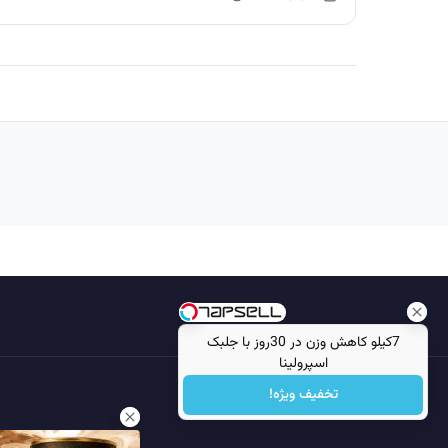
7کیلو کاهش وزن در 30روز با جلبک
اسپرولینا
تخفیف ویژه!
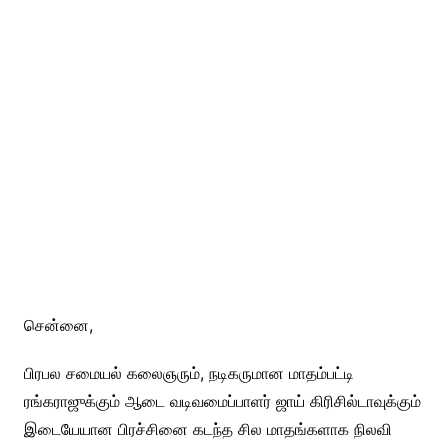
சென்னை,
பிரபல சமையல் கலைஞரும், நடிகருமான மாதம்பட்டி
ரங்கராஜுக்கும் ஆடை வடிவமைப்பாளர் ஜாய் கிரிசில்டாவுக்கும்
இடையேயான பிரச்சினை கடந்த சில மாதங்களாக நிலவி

^^^^^^^^

#### DIRECTIONS FOR THIS TASK
Please restate each entry exactly, but drop any picture it holds.

#### EXPECTED ANSWER
7کیلو کاهش وزن در 30روز با جلبک
اسپرولینا
تخفیف ویژه!
சென்னை,
பிரபல சமையல் கலைஞரும், நடிகருமான மாதம்பட்டி
ரங்கராஜுக்கும் ஆடை வடிவமைப்பாளர் ஜாய் கிரிசில்டாவுக்கும்
இடையேயான பிரச்சினை கடந்த சில மாதங்களாக நிலவி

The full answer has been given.